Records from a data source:
↓

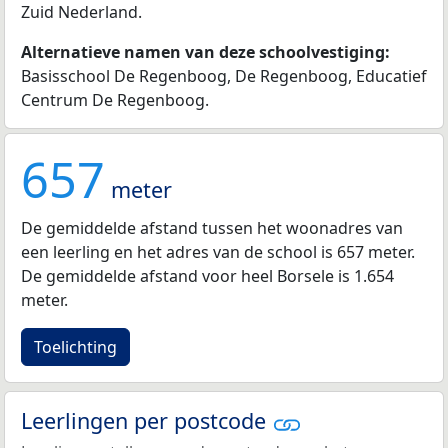
Zuid Nederland.
Alternatieve namen van deze schoolvestiging:
Basisschool De Regenboog, De Regenboog, Educatief
Centrum De Regenboog.
657
meter
De gemiddelde afstand tussen het woonadres van
een leerling en het adres van de school is 657 meter.
De gemiddelde afstand voor heel Borsele is 1.654
meter.
Toelichting
Leerlingen per postcode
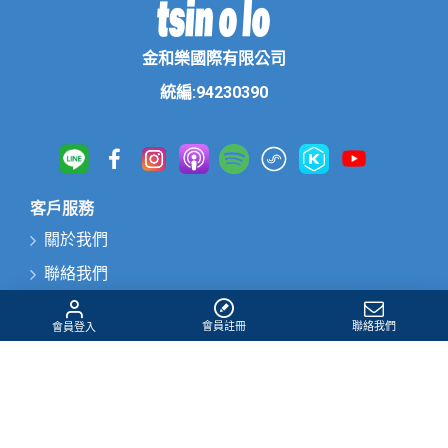
金和樂國際有限公司
統編:94230390
客戶服務
關於我們
聯絡我們
購物須知
會員註冊
聯絡我們
會員登入
隱私政策
服務條款
電子報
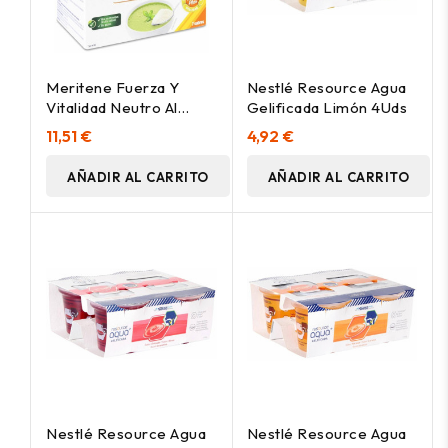
Meritene Fuerza Y
Nestlé Resource Agua
Vitalidad Neutro Al
Gelificada Limón 4Uds
Plato Sobres, 7 Sobres
11,51 €
4,92 €
AÑADIR AL CARRITO
AÑADIR AL CARRITO
Nestlé Resource Agua
Nestlé Resource Agua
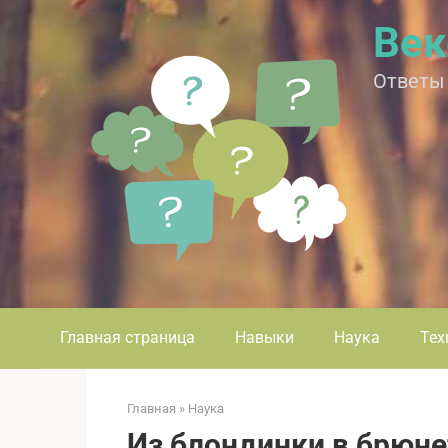
Перейти
Век
к
контенту
Ответы
Главная страница
Навыки
Наука
Тех
Главная
»
Наука
Из блондинки в брюнет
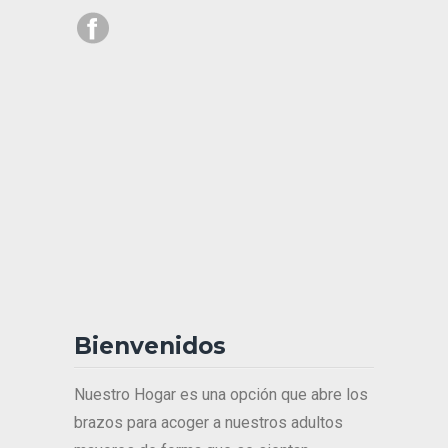
Bienvenidos
Nuestro Hogar es una opción que abre los
brazos para acoger a nuestros adultos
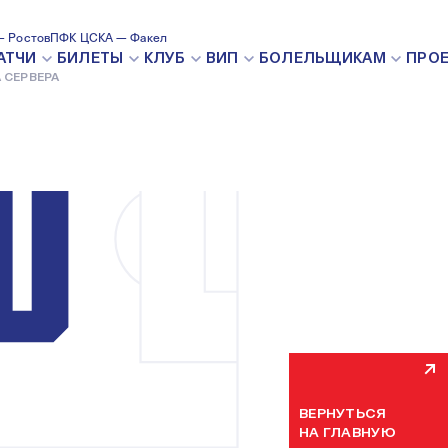
 Ростов
ПФК ЦСКА — Факел
ВНУТРЕН
АТЧИ
БИЛЕТЫ
КЛУБ
ВИП
БОЛЕЛЬЩИКАМ
ПРО
 СЕРВЕРА
Мы уже устраняем н
некоторое время. П
ВЕРНУТЬСЯ
НА ГЛАВНУЮ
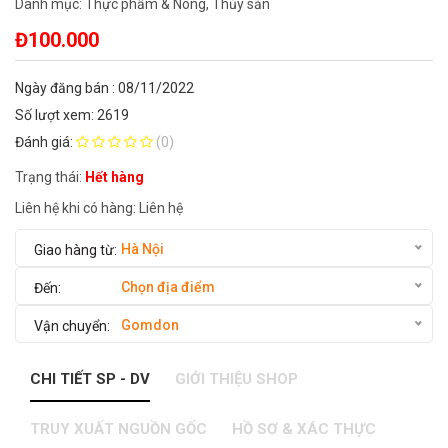
Danh mục:
Thực phẩm & Nông, Thủy sản
Đ100.000
Ngày đăng bán : 08/11/2022
Số lượt xem: 2619
Đánh giá:
(0)
Trạng thái:
Hết hàng
Liên hệ khi có hàng:
Liên hệ
Hà Nội
Chọn địa điểm
Gomdon
CHI TIẾT SP - DV
GIỚI THIỆU SHOP
TRUY XUẤT NGUỒN GỐC
HỒ SƠ & XÁC THỰC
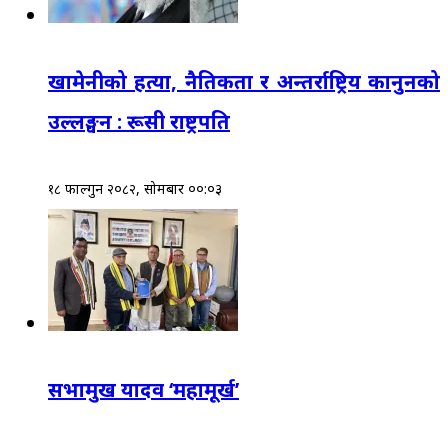
खामेनीको हत्या, नैतिकता र अन्तर्राष्ट्रिय कानुनको
उल्लङ्घन : रूसी राष्ट्रपति
१८ फाल्गुन २०८२, सोमबार ००:०३
सभामुख यादव ‘महामूर्ख’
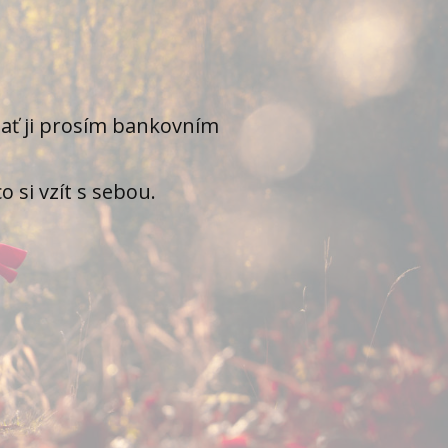
plať ji prosím bankovním
 si vzít s sebou.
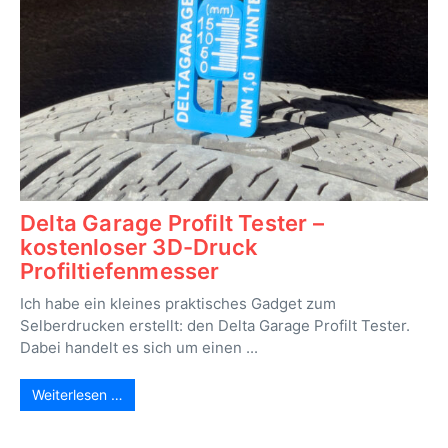
Delta Garage Profilt Tester –
kostenloser 3D-Druck
Profiltiefenmesser
Ich habe ein kleines praktisches Gadget zum
Selberdrucken erstellt: den Delta Garage Profilt Tester.
Dabei handelt es sich um einen ...
Weiterlesen …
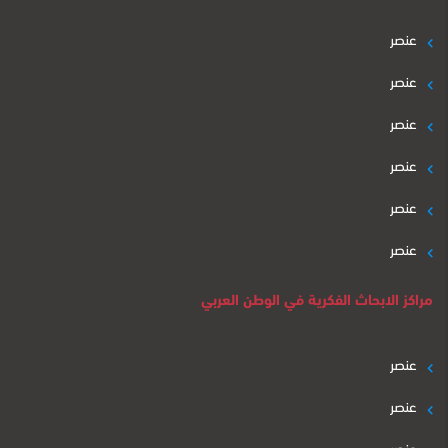
عنصر
عنصر
عنصر
عنصر
عنصر
عنصر
مراكز الابحاث الفكرية في الوطن العربي
عنصر
عنصر
عنصر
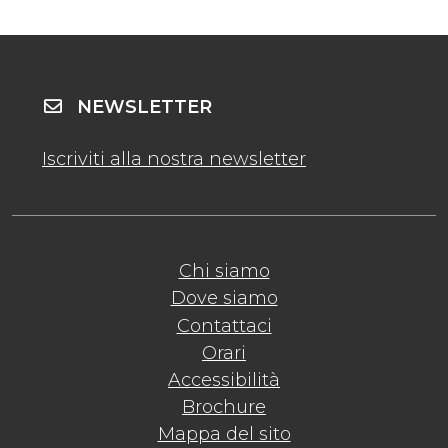
NEWSLETTER
Iscriviti alla nostra newsletter
Chi siamo
Dove siamo
Contattaci
Orari
Accessibilità
Brochure
Mappa del sito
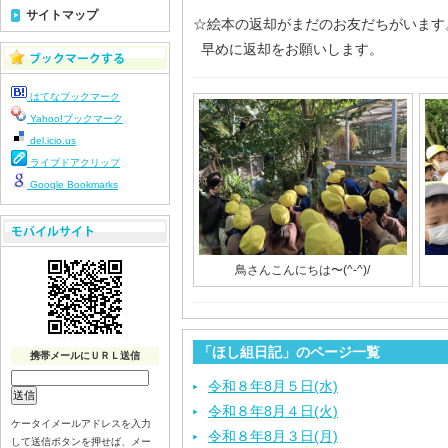
サイトマップ
☆絵本の返却がまだのお友だちがいます
早めに返却をお願いします。
はてなブックマーク
Yahoo!ブックマーク
del.icio.us
ライブドアクリップ
Google Bookmarks
鳥さんこんにちは〜(^-^)/
「ほし組日記」のページ一覧
携帯メールにＵＲＬ送信
令和８年8月５日(水)
令和８年8月４日(火)
ケータイメールアドレスを入力
令和８年8月３日(月)
して送信ボタンを押せば、メー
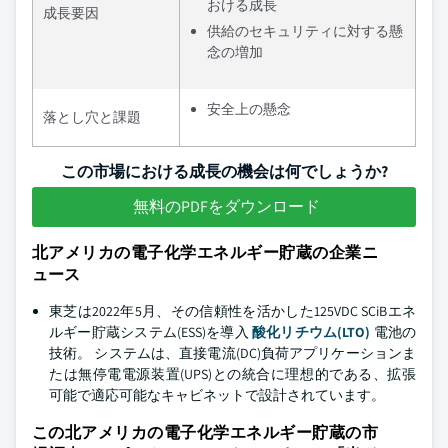
おける成長
成長要因
供給のセキュリティに対する懸
念の増加
安全上の懸念
落とし穴と課題
この市場における成長の機会は何でしょうか?
無料のPDFをダウンロード
北アメリカの電子化学エネルギー貯蔵の企業ニ
ュース
東芝は2022年5月、その信頼性を活かした125VDC SCiBエネ
ルギー貯蔵システム(ESS)を導入
酸化リチウム(LTO)
電池の
技術。 システムは、直接電流(DC)負荷アプリケーションま
たは無停電電源装置(UPS)との統合に理想的である、拡張
可能で適応可能なキャビネットで設計されています。
この北アメリカの電子化学エネルギー貯蔵の市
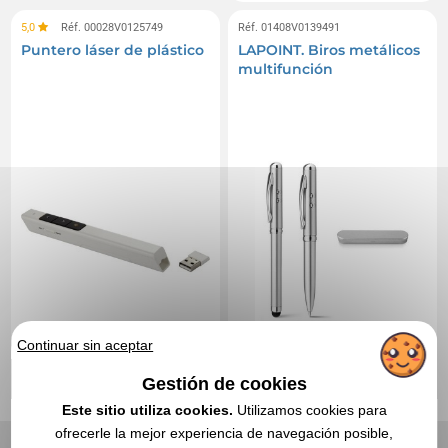
5,0
Réf. 00028V0125749
Réf. 01408V0139491
Puntero láser de plástico
LAPOINT. Biros metálicos
multifunción
Continuar sin aceptar
Gestión de cookies
Este sitio utiliza cookies.
Utilizamos cookies para
ofrecerle la mejor experiencia de navegación posible,
12,44 €
2,89 €
Desde
sin IVA
Desde
sin IVA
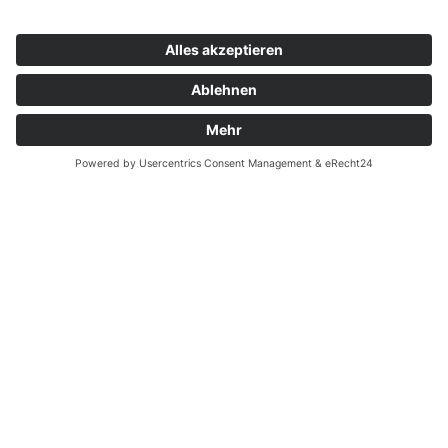
Hervorragende Verkehrsinfrastruktur und
attraktive Freizeitmöglichkeiten
: Die Region
Hochfranken ist ein Magnet für Sportler,
Naturliebhaber und Ruhesuchende
Notfall
EN
Gesund im Job
i-gb Gesundheitsangebot:
Seit April 2022 können
sich alle Beschäftigten im Rahmen des i-gb
Gesundheitsangebots für ihre Aktivitäten bei
verschiedensten Gesundheitsanbietern belohnen
lassen. Sie können etwa
vergünstigt schwimmen
gehen und in der Therme entspannen oder
attraktive Ermäßigungen beim Besuch von
Fitness- oder Yogastudios und auch
Physiotherapiepraxen
erhalten. Zudem werden
individuelle Gesundheitsaktivitäten an der frischen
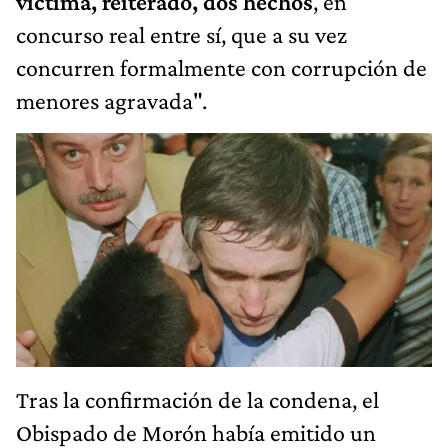
víctima, reiterado, dos hechos
, en
concurso real entre sí, que a su vez
concurren formalmente con corrupción de
menores agravada".
Tras la confirmación de la condena, el
Obispado de Morón había emitido un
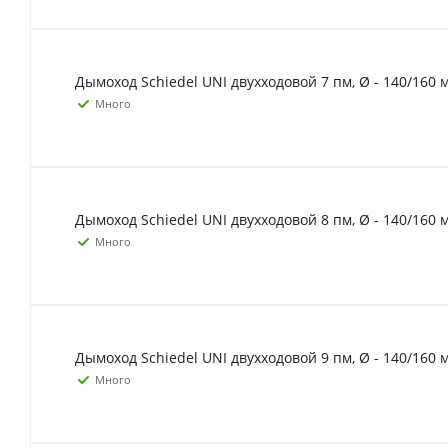
Дымоход Schiedel UNI двухходовой 7 пм, Ø - 140/160 
Много
Дымоход Schiedel UNI двухходовой 8 пм, Ø - 140/160 
Много
Дымоход Schiedel UNI двухходовой 9 пм, Ø - 140/160 
Много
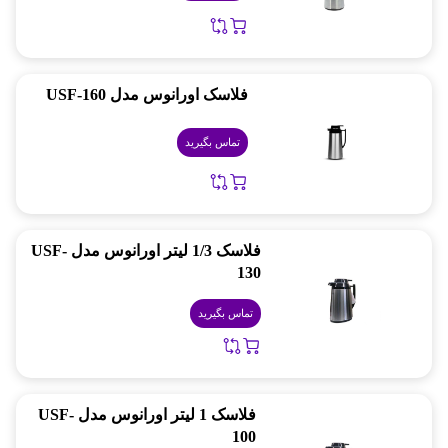
فلاسک اورانوس مدل USF-160
تماس بگیرید
فلاسک 1/3 لیتر اورانوس مدل USF-
130
تماس بگیرید
فلاسک 1 لیتر اورانوس مدل USF-
100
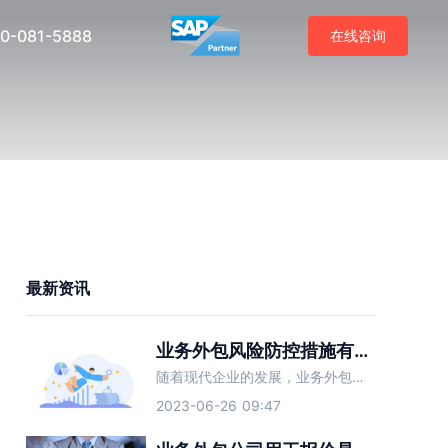
0-081-5888
在线咨询
最新资讯
业务外包风险防控措施有哪些？
随着现代企业的发展，业务外包渐渐成为了越来越多企业降低成本、提高效率的重要手段。然而，业务外包虽然给企业带来了不小的好处，但其也存在着一定的风险，如果不加以防范，可能会给企业带来不良影响。因此，企业在
2023-06-26 09:47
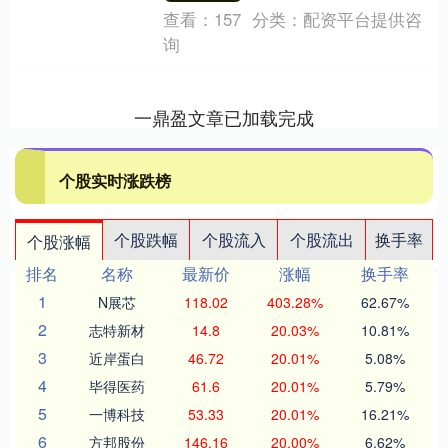
查看：
157
分类：
配资平台提供咨
询
一鼎盈文章已加载完成
个股实时涨跌榜
个股跌幅
个股流入
个股流出
换手率
个股涨幅
排名
名称
最新价
涨幅
换手率
1
N展芯
118.02
403.28%
62.67%
2
志特新材
14.8
20.03%
10.81%
3
近岸蛋白
46.72
20.01%
5.08%
4
毕得医药
61.6
20.01%
5.79%
5
一博科技
53.33
20.01%
16.21%
6
方邦股份
146.16
20.00%
6.62%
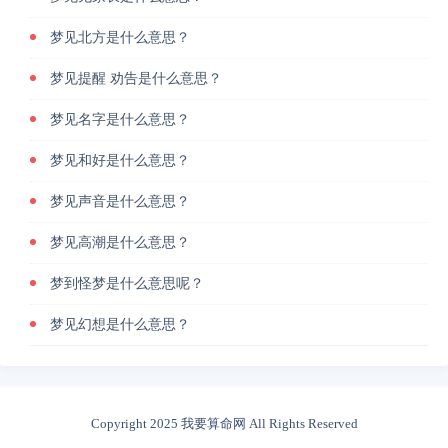
梦见北方是什么意思？
梦见提醒 劝告是什么意思？
梦见名字是什么意思？
梦见和好是什么意思？
梦见声音是什么意思？
梦见高潮是什么意思？
梦到怪梦是什么意思呢？
梦见幻想是什么意思？
Copyright 2025 我要算命网 All Rights Reserved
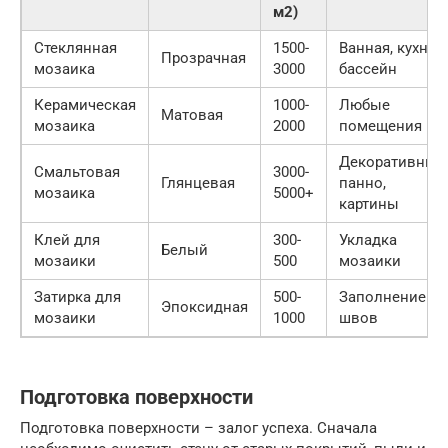
м2)
Стеклянная
1500-
Ванная, кухня,
Прозрачная
мозаика
3000
бассейн
Керамическая
1000-
Любые
Матовая
мозаика
2000
помещения
Декоративные
Смальтовая
3000-
Глянцевая
панно,
мозаика
5000+
картины
Клей для
300-
Укладка
Белый
мозаики
500
мозаики
Затирка для
500-
Заполнение
Эпоксидная
мозаики
1000
швов
Подготовка поверхности
Подготовка поверхности – залог успеха. Сначала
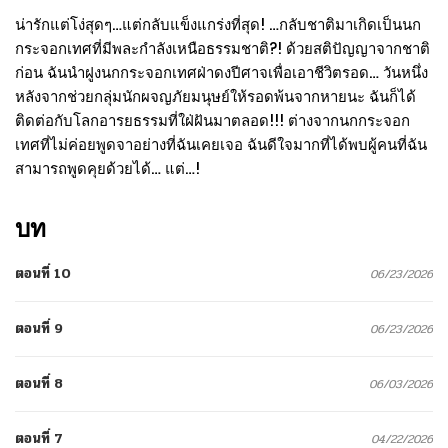
น่ารักแต่โง่สุดๆ…แต่กลับแข็งแกร่งที่สุด! …กลับชาติมาเกิดเป็นนก
กระจอกเทศที่มีพละกำลังเหนือธรรมชาติ?! ด้วยสติปัญญาจากชาติ
ก่อน ฉันนำฝูงนกกระจอกเทศฝ่าดงปีศาจเพื่อเอาชีวิตรอด… วันหนึ่ง
หลังจากช่วยกลุ่มนักผจญภัยมนุษย์ให้รอดพ้นจากหายนะ ฉันก็ได้
ติดต่อกับโลกอารยธรรมที่ใฝ่ฝันมาตลอด!!! ต่างจากนกกระจอก
เทศที่ไม่ค่อยพูดจาอย่างที่ฉันเคยเจอ ฉันดีใจมากที่ได้พบผู้คนที่ฉัน
สามารถพูดคุยด้วยได้… แต่…!
บท
ตอนที่ 10
06/23/2026
ตอนที่ 9
06/23/2026
ตอนที่ 8
06/03/2026
ตอนที่ 7
04/22/2026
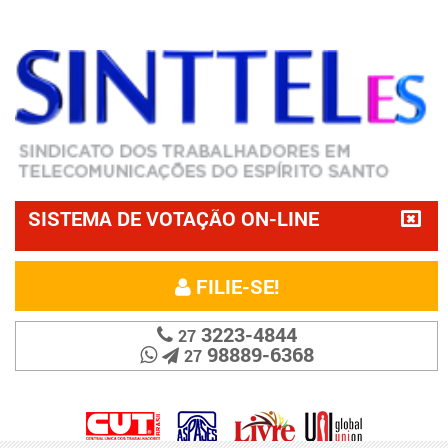
SISTEMA DE VOTAÇÃO ON-LINE
FILIE-SE!
3223-4844
27
98889-6368
27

↑

▶ Problem requirements
Your output should consist solely of the lines from the line containing "Декоративные" through the end of the data above, copied exactly, with images removed.

▶ Reply to the exercise
Декоративные
Смальтовая
3000-
Глянцевая
панно,
мозаика
5000+
картины
Клей для
300-
Укладка
Белый
мозаики
500
мозаики
Затирка для
500-
Заполнение
Эпоксидная
мозаики
1000
швов
Подготовка поверхности
Подготовка поверхности – залог успеха. Сначала
น่ารักแต่โง่สุดๆ…แต่กลับแข็งแกร่งที่สุด! …กลับชาติมาเกิดเป็นนก
กระจอกเทศที่มีพละกำลังเหนือธรรมชาติ?! ด้วยสติปัญญาจากชาติ
ก่อน ฉันนำฝูงนกกระจอกเทศฝ่าดงปีศาจเพื่อเอาชีวิตรอด… วันหนึ่ง
หลังจากช่วยกลุ่มนักผจญภัยมนุษย์ให้รอดพ้นจากหายนะ ฉันก็ได้
ติดต่อกับโลกอารยธรรมที่ใฝ่ฝันมาตลอด!!! ต่างจากนกกระจอก
เทศที่ไม่ค่อยพูดจาอย่างที่ฉันเคยเจอ ฉันดีใจมากที่ได้พบผู้คนที่ฉัน
สามารถพูดคุยด้วยได้… แต่…!
บท
ตอนที่ 10
06/23/2026
ตอนที่ 9
06/23/2026
ตอนที่ 8
06/03/2026
ตอนที่ 7
04/22/2026
SISTEMA DE VOTAÇÃO ON-LINE
FILIE-SE!
3223-4844
27
98889-6368
27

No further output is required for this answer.